正思(しょうし)-正しく思うこと

その時によって正しい思いは変わる。

お釈迦様が一番最初の説法において

幸せの道を説いた八正道。

「正思」は八正道の2番目の教えです。

読んで字のごとく、正しく思うこと。

どのように思うと、幸せにつながるのかは、その時によって変わります。

例えば、誰かを「羨ましい」と思うことが自分の成長に対する起爆剤となることがあります。

しかし、「羨ましい」が大きくなりすぎて「嫉妬」に変わり、さらに「妬み」に変わることもあります。

すると、相手への「あこがれ」が「憎しみ」に変わり、自分を苦しめる結果につながります。

そのためには、何事も片寄った方向に思いを持って行かないようにしなければいけません。

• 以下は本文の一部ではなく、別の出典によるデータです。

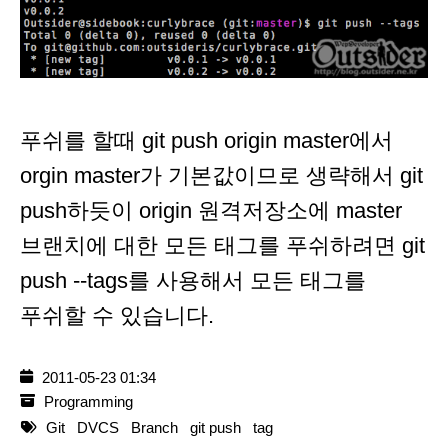
푸쉬를 할때 git push origin master에서
orgin master가 기본값이므로 생략해서 git
push하듯이 origin 원격저장소에 master
브랜치에 대한 모든 태그를 푸쉬하려면 git
push --tags를 사용해서 모든 태그를
푸쉬할 수 있습니다.
2011-05-23 01:34
Programming
Git
DVCS
Branch
git push
tag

その時々によって、どのような思いでいる方が幸せになれるのか?

ここを間違えると、思い違いというものにつながります。

無害心、無瞋恚、無貪欲

「正思」には無害心(むがいしん)、無瞋恚(むしんに)、無貪欲(むどんよく)の三つがあります。

無害心

まず、無害心は、自分の心も相手の心も害さないこと。

人を大切にする思いと、自分を大切にする思いを心掛けるということです。

そうすることで、自分で自分を愛することが出来、他人からも愛されるようになります。

無瞋恚

次の無瞋恚は怒りに支配されないことです。人生の様々な場面では怒りの感情が支えとなり、頑張れることがあります。

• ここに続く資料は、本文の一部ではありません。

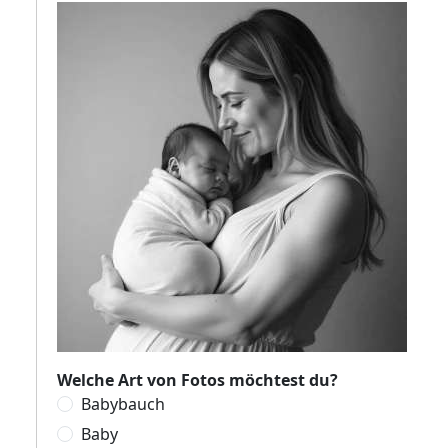
Welche Art von Fotos möchtest du?
Babybauch
Baby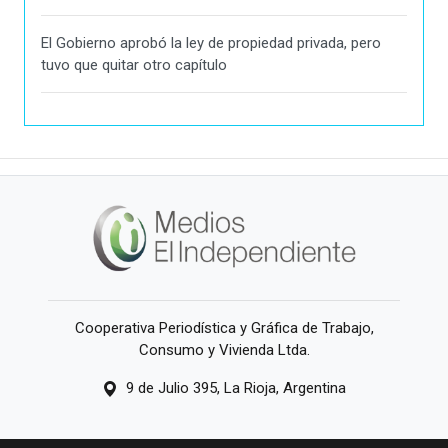
El Gobierno aprobó la ley de propiedad privada, pero
tuvo que quitar otro capítulo
Cooperativa Periodística y Gráfica de Trabajo,
Consumo y Vivienda Ltda.
9 de Julio 395, La Rioja, Argentina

しかし、これに支配されてしまうと、他人を愛せなくなります。そうなると、本来受け取れるべき相手からの優しさを受け取れなくなるのです。

さらに、そんな自分がどんどん嫌になっていき、今度は自分をどんどん傷付けていきます。自暴自棄の始まりになります。

無貪欲

無貪欲というのは余分な欲を無くすということです。足るを知ることです。

「無い物ねだり」という言葉があります。

他人が持っている幸せが欲しくなる。

しかし、他人が手に入れられるものと自分が手に入れられるものは違います。

他人の芝生が青く見えるというように、自分が手にしているものよりも、他人が手にしているものがよく見えてしまうことがあります。

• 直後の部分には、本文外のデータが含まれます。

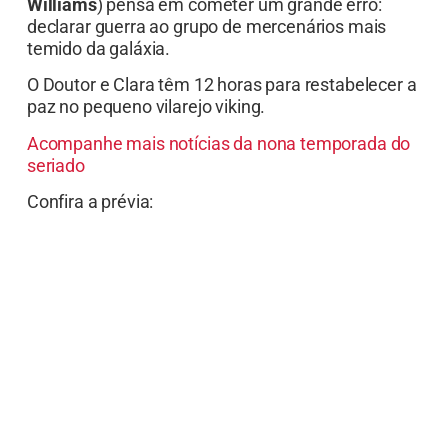
Williams
) pensa em cometer um grande erro:
declarar guerra ao grupo de mercenários mais
temido da galáxia.
O Doutor e Clara têm 12 horas para restabelecer a
paz no pequeno vilarejo viking.
Acompanhe mais notícias da nona temporada do
seriado
Confira a prévia: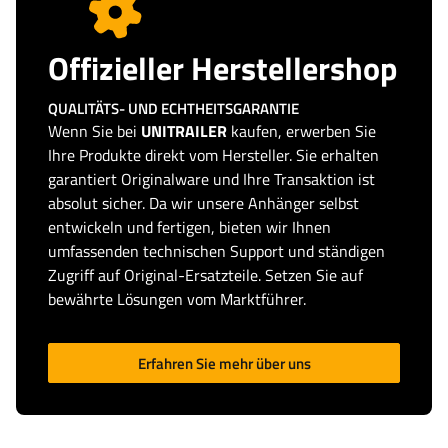
Offizieller Herstellershop
QUALITÄTS- UND ECHTHEITSGARANTIE
Wenn Sie bei
UNITRAILER
kaufen, erwerben Sie
Ihre Produkte direkt vom Hersteller. Sie erhalten
garantiert Originalware und Ihre Transaktion ist
absolut sicher. Da wir unsere Anhänger selbst
entwickeln und fertigen, bieten wir Ihnen
umfassenden technischen Support und ständigen
Zugriff auf Original-Ersatzteile. Setzen Sie auf
bewährte Lösungen vom Marktführer.
Erfahren Sie mehr über uns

このように、自分にはない他人の幸せばかりを思っているとキリがありません。

常に満たされることがない気持ちになり、不満の感情に支配されてしまいます。

また、足るを知るということも幸せを感じる上で大切です。

「もっと贅沢をしたい」

「もっと上にいきたい」

「もっと稼ぎたい」

「もっと食べたい」

「もっと」「もっと」の感情は自分を成長させる側面を持っていますが、それに囚われ欲望に支配されると、「ないものねだり」に陥り、満足と言うものからどんどん遠ざかります。

正しい思いが幸せにつながる。

どのような思いでいる方が幸せになれるのかは、その時々によって変わります。

幸せな思いでいるために、特に大事なのが、「人や自分に対して思いやりを持つこと」「怒りの感情に支配されないこと」「欲望に支配されないこと」です。

正しい思いが、行動につながり、幸せにつながります。